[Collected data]
+++

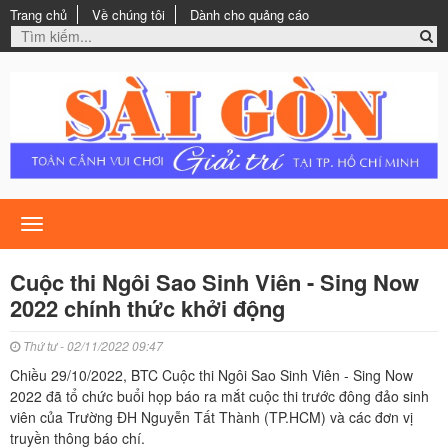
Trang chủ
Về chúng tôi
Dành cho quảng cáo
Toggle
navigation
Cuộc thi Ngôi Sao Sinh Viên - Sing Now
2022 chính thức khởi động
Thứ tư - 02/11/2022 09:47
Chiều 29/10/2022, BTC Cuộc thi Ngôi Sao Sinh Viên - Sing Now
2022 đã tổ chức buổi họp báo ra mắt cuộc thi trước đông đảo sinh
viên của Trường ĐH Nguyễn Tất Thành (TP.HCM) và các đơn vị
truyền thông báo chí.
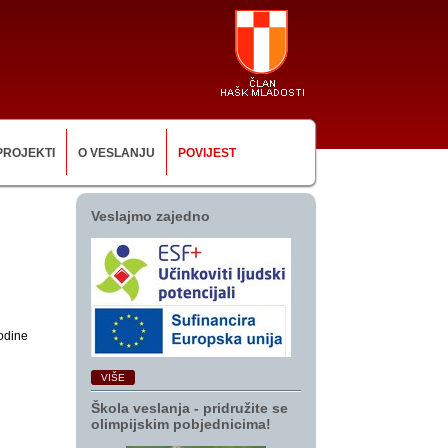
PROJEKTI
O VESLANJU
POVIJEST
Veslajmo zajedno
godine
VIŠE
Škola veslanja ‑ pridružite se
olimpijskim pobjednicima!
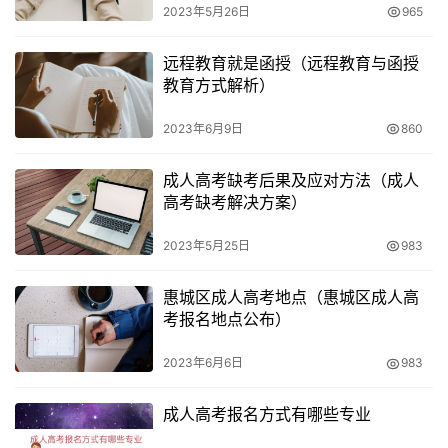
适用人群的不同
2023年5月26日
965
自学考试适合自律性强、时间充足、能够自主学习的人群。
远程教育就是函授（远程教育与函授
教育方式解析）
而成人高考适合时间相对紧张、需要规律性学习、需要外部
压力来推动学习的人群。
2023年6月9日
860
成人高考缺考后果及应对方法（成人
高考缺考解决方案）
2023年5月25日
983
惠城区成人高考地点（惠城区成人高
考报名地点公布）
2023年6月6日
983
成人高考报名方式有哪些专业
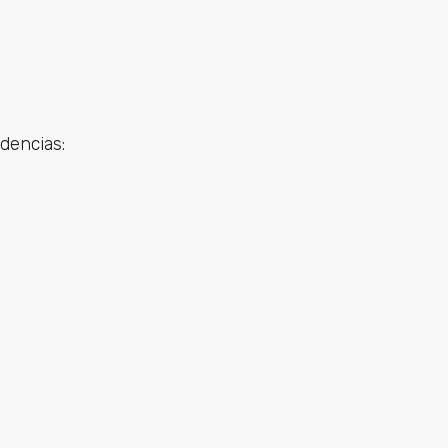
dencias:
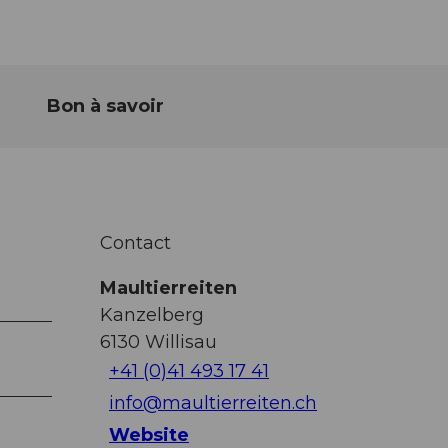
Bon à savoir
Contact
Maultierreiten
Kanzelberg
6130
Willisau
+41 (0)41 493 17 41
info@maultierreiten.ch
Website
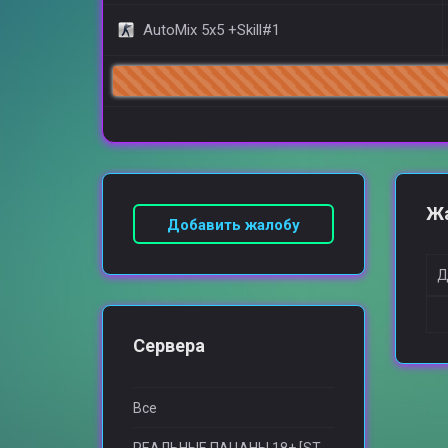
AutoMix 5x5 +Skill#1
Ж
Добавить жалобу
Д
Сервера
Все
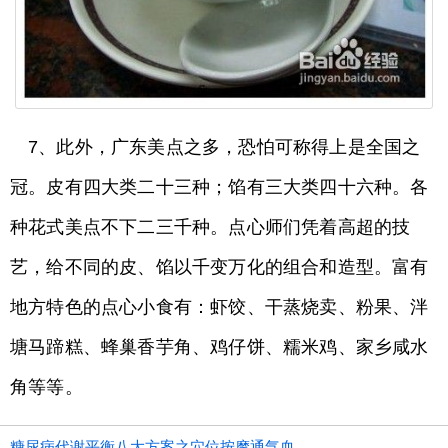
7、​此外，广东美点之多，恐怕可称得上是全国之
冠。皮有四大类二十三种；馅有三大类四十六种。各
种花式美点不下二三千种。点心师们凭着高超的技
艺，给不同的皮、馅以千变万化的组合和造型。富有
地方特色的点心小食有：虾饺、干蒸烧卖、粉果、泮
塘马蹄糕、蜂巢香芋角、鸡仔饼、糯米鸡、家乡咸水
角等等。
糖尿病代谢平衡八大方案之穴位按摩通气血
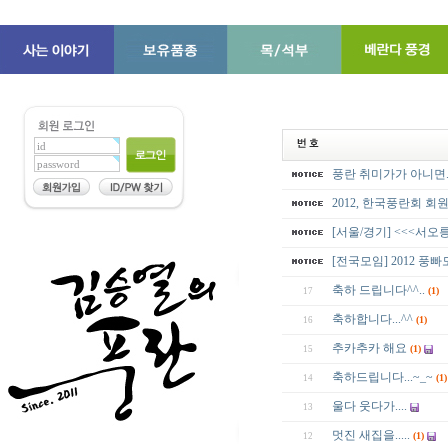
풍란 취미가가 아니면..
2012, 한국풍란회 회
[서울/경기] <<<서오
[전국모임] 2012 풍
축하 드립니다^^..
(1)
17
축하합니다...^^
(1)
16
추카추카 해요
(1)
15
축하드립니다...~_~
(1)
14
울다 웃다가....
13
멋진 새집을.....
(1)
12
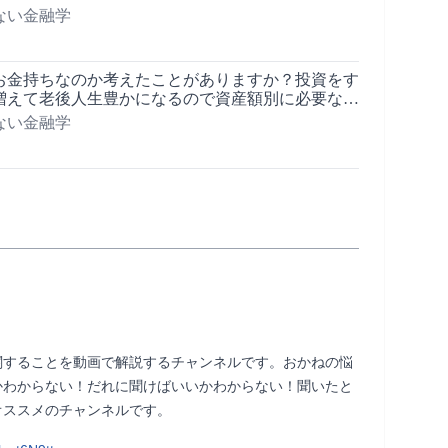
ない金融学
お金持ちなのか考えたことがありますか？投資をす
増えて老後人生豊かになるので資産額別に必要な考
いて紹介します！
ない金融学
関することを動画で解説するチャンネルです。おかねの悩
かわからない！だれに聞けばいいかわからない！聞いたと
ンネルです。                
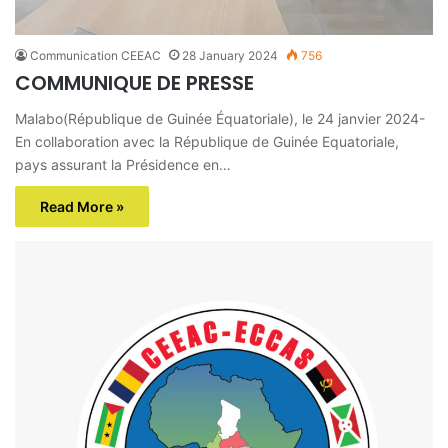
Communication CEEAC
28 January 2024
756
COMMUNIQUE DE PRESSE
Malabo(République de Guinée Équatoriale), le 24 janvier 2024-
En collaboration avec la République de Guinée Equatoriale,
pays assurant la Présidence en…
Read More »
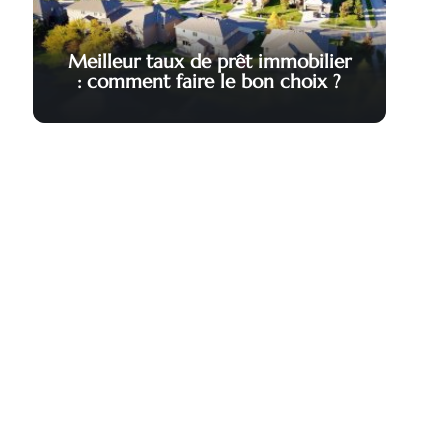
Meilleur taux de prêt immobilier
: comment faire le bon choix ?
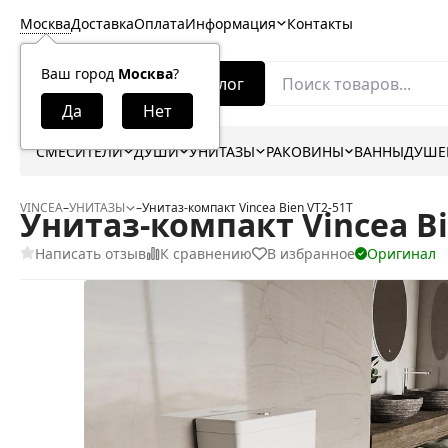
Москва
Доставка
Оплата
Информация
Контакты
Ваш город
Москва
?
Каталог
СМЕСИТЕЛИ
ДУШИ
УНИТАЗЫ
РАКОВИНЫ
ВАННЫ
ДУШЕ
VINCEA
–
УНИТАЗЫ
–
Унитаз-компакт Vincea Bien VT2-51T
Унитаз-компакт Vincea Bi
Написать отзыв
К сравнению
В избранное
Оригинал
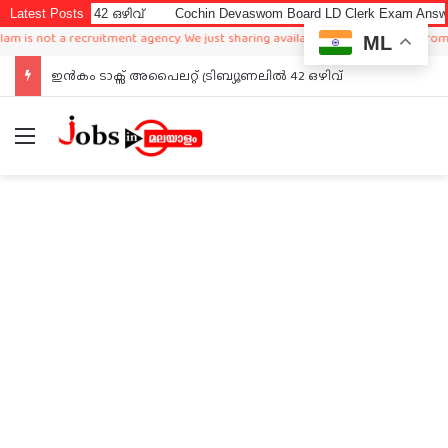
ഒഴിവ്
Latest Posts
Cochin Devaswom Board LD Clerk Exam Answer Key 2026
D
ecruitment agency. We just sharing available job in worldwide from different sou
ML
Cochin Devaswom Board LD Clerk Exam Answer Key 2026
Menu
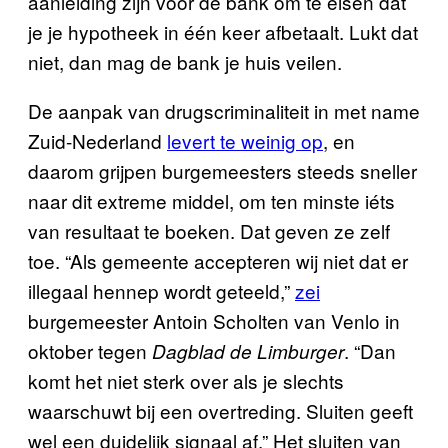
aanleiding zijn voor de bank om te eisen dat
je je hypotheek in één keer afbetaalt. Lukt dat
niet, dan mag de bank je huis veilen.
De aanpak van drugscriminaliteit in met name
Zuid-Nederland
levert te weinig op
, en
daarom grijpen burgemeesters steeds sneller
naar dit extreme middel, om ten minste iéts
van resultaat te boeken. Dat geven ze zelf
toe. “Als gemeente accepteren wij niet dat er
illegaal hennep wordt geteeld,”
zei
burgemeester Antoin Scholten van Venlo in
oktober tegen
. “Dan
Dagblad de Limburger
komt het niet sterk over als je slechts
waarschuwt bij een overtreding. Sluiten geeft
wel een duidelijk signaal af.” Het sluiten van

+++

*Action item:* Look through the entries above. Copy out every line holding the word "Ngôi".

*Result for this task:*
Cuộc thi Ngôi Sao Sinh Viên - Sing Now
Chiều 29/10/2022, BTC Cuộc thi Ngôi Sao Sinh Viên - Sing Now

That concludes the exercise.